L'économie russe s'est bien redressée, après une chute de grande ampleur liée à la crise (de l'ordre de - 8 % en 2009), et ce grâce à la reprise des exportations, et plus particulièrement des exportations de matières premières. Le cours de ces produits s'est en effet vivement redressé, ce dont a bénéficié la Russie qui en détient beaucoup, parmi lesquels le nickel, l'aluminium ou le pétrole. La Russie a ainsi vu son excédent commercial croître au cours des derniers mois, ce qui a permis de soutenir la croissance. La demande intérieure a ensuite pris le relais, puisque les ventes de détail ont progressé de presque 5 % entre janvier et août 2010.

Dans le secteur de la construction, en revanche, le redémarrage de l'activité se fait attendre car les ménages doivent préalablement reconstituer leur épargne avant de pouvoir investir ; les banques font quant à elles montre de prudence et les entreprises de construction ont des difficultés à trouver des crédits.

Malgré cette faiblesse du secteur du BTP, les indicateurs économiques étaient plutôt bien orientés au mois d'août. Ils ont toutefois pâti de la vague d'incendies qui a touché la Russie au cours de l'été, laquelle a eu un impact sur la croissance de -0,8 %. Dans le même temps, l'inflation a augmenté pour s'établir à 6,1 %.

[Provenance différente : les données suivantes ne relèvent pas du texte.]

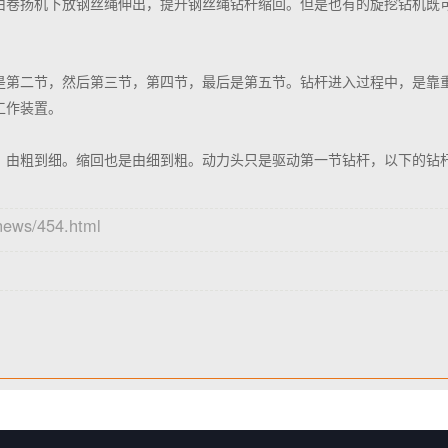
由卷扬机下放钢丝绳伸出，提升钢丝绳钻杆缩回。但是也有的旋挖钻机既
是第二节，然后第三节，第四节，最后是第五节。钻杆进入过程中，是靠
工作装置。
，由粗到细。缩回也是由细到粗。动力头只是驱动第一节钻杆，以下的钻
ews/454.html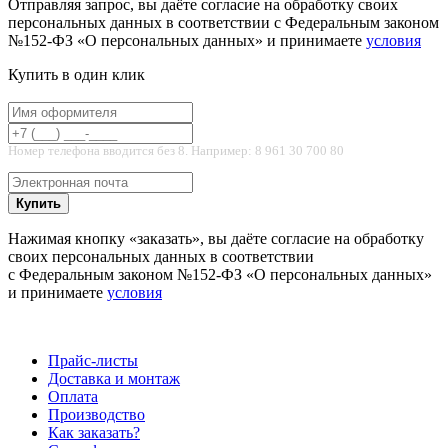
Отправляя запрос, вы даёте согласие на обработку своих
персональных данных в соответствии с Федеральным законом
№152-ФЗ «О персональных данных» и принимаете
условия
Купить в один клик
Номер телефона вводится без 8. Например: 8 961 30 700 80
Купить
Нажимая кнопку «заказать», вы даёте согласие на обработку
своих персональных данных в соответствии
с Федеральным законом №152-ФЗ «О персональных данных»
и принимаете
условия
Прайс-листы
Доставка и монтаж
Оплата
Производство
Как заказать?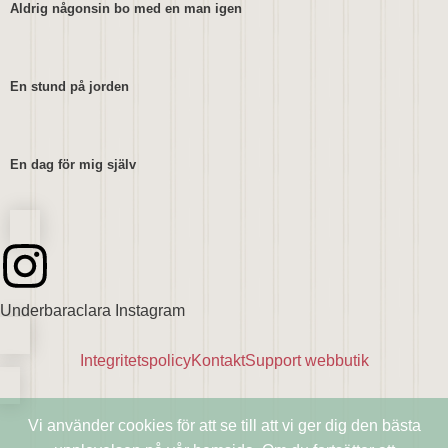
Aldrig någonsin bo med en man igen
En stund på jorden
En dag för mig själv
Underbaraclara Instagram
Integritetspolicy
Kontakt
Support webbutik
Vi använder cookies för att se till att vi ger dig den bästa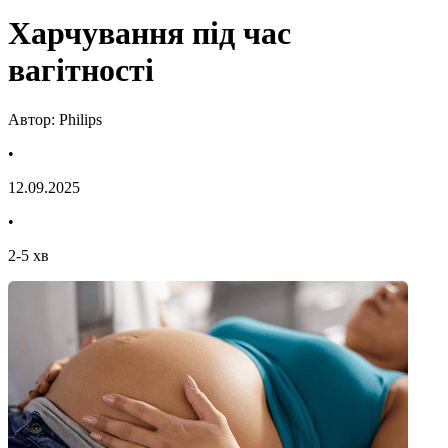
Харчування під час
вагітності
Автор: Philips
•
12.09.2025
•
2
-
5
хв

II. Un besoin de modernisation réaffirmé

Dans un tel contexte, le Président Medvedev et le Premier Ministre Poutine ont souligné la nécessité de réformer le modèle économique russe, encore trop basé sur la rente, et qui a démontré sa vulnérabilité durant la crise. La Russie manque en outre de compétitivité à l'exportation, en dépit des performances affichées par certains secteurs. Le pays compte en outre encore 450 villes mono-industrielles, dont certaines sont en grande difficulté. Le tissu de PME reste par ailleurs encore très insuffisant.

La Russie souffre également d'une dépendance excessive aux matières premières et de l'insuffisance des investissements, qu'il s'agisse des investissements russes ou des investissements étrangers. A cet égard, nous ne pouvons que saluer les progrès récemment accomplis en la matière, grâce à l'accord bilatéral signé à Rambouillet en 2009 et à l'assouplissement de la législation en vigueur en matière d'immigration consenti par les autorités russes depuis le mois de juillet dernier. Un forum des investissements se tiendra par ailleurs à Sotchi prochainement. Enfin, un certain nombre d'oblasts, tels que celui de Kalouga notamment, font des efforts importants pour attirer les investisseurs étrangers. Les autorités de Kalouga ont en effet créé des zones industrielles déjà fiabilisées, ainsi qu'un guichet unique permettant de répondre aux demandes des investisseurs dans des délais records.

Le gouvernement russe souhaite également développer l'innovation, en créant une « Innograd » à Skolkovo, aux portes de Moscou.

Il conviendrait par ailleurs de poursuivre les efforts déjà entrepris pour moderniser les marchés financiers.

Le gouvernement russe devra en outre s'efforcer de réduire la présence de l'État dans l'économie du pays, laquelle reste très importante à ce jour, à hauteur de 35 % du PIB.

Il conviendra par ailleurs de réformer les secteurs de l'éducation et de la santé, qui restent des enjeux considérables dans un pays où l'espérance de vie des hommes vient tout juste de commencer à se redresser pour s'établir à 60 ou 61 ans, après n'avoir cessé d'être en chute libre depuis l'effondrement de l'URSS.

Enfin, il faut poursuivre les efforts d'ouverture du marché russe, afin de faire en sorte que la Russie puisse rapidement adhérer à l'OMC. A ce stade en effet nous sommes très proches d'un accord ; les discussions ont déjà été menées à leur terme avec les États-Unis et les négociations se poursuivent avec l'Union européenne. Nous pouvons donc penser que ce dossier aboutira au plus tard courant 2011.